Whenever we publish new data on the Western Pennsylvania Regional Data Center's open data portal, we include a data dictionary to describe all the fields. To make this easier, I created a simple Python script that takes as a command-line argument the filename for a CSV file, scans its field values to try to infer the type, and then creates a data dictionary file (also in CSV format) with one row for each of the first file's fields, an example value for each field (not currently supported by the integrated data dictionary on data.wprdc.org), and blanks for field labels and optional additional description.
If example.csv contains this text:
numbers,letters,constants,truth_values
34,y,2.7182818284,True
5001,A,3.141592653589793,false
-1,k,-1.61803,
corresponding to this table:
numbers | letters | constants | truth_values |
---|---|---|---|
34 | y | 2.7182818284 | True |
5001 | A | 3.141592653589793 | false |
-1 | k | -1.61803 |
then running lil_lex.py on it like so,
> python lil_lex.py example.csv
will generate a file in the same directory as example.csv called example-data-dictionary.csv. Its tabular form looks kind of like this:
column | type | label | example | description |
---|---|---|---|---|
numbers | int | 34 | "This is an example note I added, just to demonstrate the importance of putting quotes around any field value that contains a comma, lest it be interpreted as more fields than one." | |
letters | text | y | ||
constants | float | 2.7182818284 | ||
truth_values | bool | True |
Then all you have to do is check that the types are right and fill in the blanks. (Values can easily be inserted into CSVs in your favorite text editor of course, but I enjoy using VisiData for editing CSV files since it makes viewing and manipulating CSV files in a terminal window so easy (so long as you're willing to learn some keyboard shortcuts).)

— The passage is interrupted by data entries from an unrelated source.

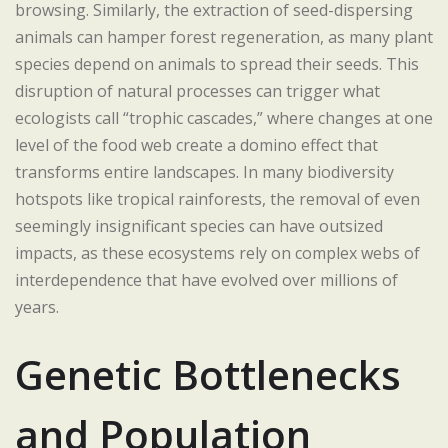
browsing. Similarly, the extraction of seed-dispersing
animals can hamper forest regeneration, as many plant
species depend on animals to spread their seeds. This
disruption of natural processes can trigger what
ecologists call “trophic cascades,” where changes at one
level of the food web create a domino effect that
transforms entire landscapes. In many biodiversity
hotspots like tropical rainforests, the removal of even
seemingly insignificant species can have outsized
impacts, as these ecosystems rely on complex webs of
interdependence that have evolved over millions of
years.
Genetic Bottlenecks
and Population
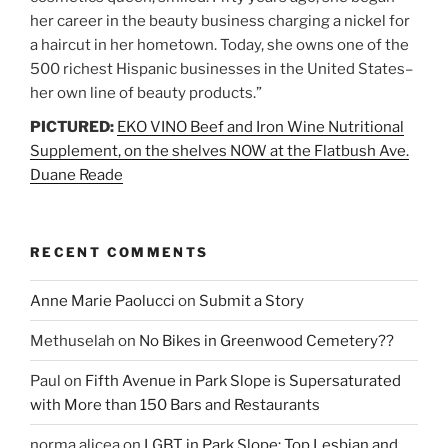
her career in the beauty business charging a nickel for
a haircut in her hometown. Today, she owns one of the
500 richest Hispanic businesses in the United States–
her own line of beauty products.”
PICTURED:
EKO VINO Beef and Iron Wine Nutritional
Supplement, on the shelves NOW at the Flatbush Ave.
Duane Reade
RECENT COMMENTS
Anne Marie Paolucci
on
Submit a Story
Methuselah
on
No Bikes in Greenwood Cemetery??
Paul
on
Fifth Avenue in Park Slope is Supersaturated
with More than 150 Bars and Restaurants
norma alicea
on
LGBT in Park Slope: Top Lesbian and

column | type | label | example | description |
---|---|---|---|---|
numbers | int | This field contains integers. | 34 | "This is an example note I added, just to demonstrate the importance of putting quotes around any field value that contains a comma, lest it be interpreted as more fields than one." |
letters | text | Single letters, randomly sampled from the alphabet. | y | |
constants | float | These are all well-known mathematical constants. | 2.7182818284 | |
truth_values | bool | Boolean values. | True |
Once your data dictionary file is filled in, it's ready for uploading to CKAN.
NOTE: These field names (column
, type
, label
, and description
) correspond to those generated when you download the integrated data dictionary from data.wprdc.org through the Web interface. However, internally and in the API, CKAN refers to the description
field as notes
. Also (as mentioned above), the example
field is not used at al by the CKAN integrated data dictionary at present. I've left it in this script because it's convenient for the user of the script to see example values for each field.

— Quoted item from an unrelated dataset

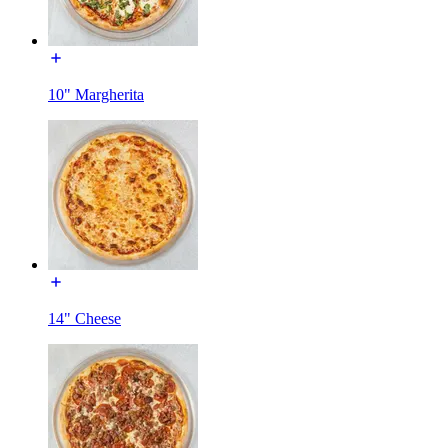
10" Margherita
14" Cheese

Say you have a data dictionary in the above format (with fields column
, label
, and description
) as a CSV file and want to upload it to the CKAN integrated data dictionary for a particular existing resource. Do the following:
- Configure your credentials.py script to look something like this:
API_key = 'long-string-of-alphanumeric-characters-you-got-from-your-data.wprdc.org-user-account'
site = 'https://data.wprdc.org'
- Run this script:
python upload_data_dictionary.py path-to-your-data-dictionary.csv <CKAN-resource-ID-for-table-of-interest>
The data dictionary should be uploaded, filling in label
and description
values for the corresponding fields.
Note that a partial data dictionary file (that is, one that covers only a subset of fields) can be "uploaded", and those fields will have their integrated-data-dictionary entries updated, while the others will remain unchanged.
If you want to attempt to set types of some of the fields, add a type_override
column to your data dictionary and run the script.
Then you have to log in to your CKAN account on data.wprdc.org, find the resource, click on the 'Manage' button, switch to the 'Datastore' tab, and push the 'Upload to Datastore' button. You can monitor the Datastore upload progress by reloading that page, but eventually the type overrides should take effect.
Run
python clone_data_dictionary.py <CKAN-source-resource-ID> <CKAN-destination-resource-ID>
to apply the label
and description
values from the source resource to any corresponding fields in the destination resource.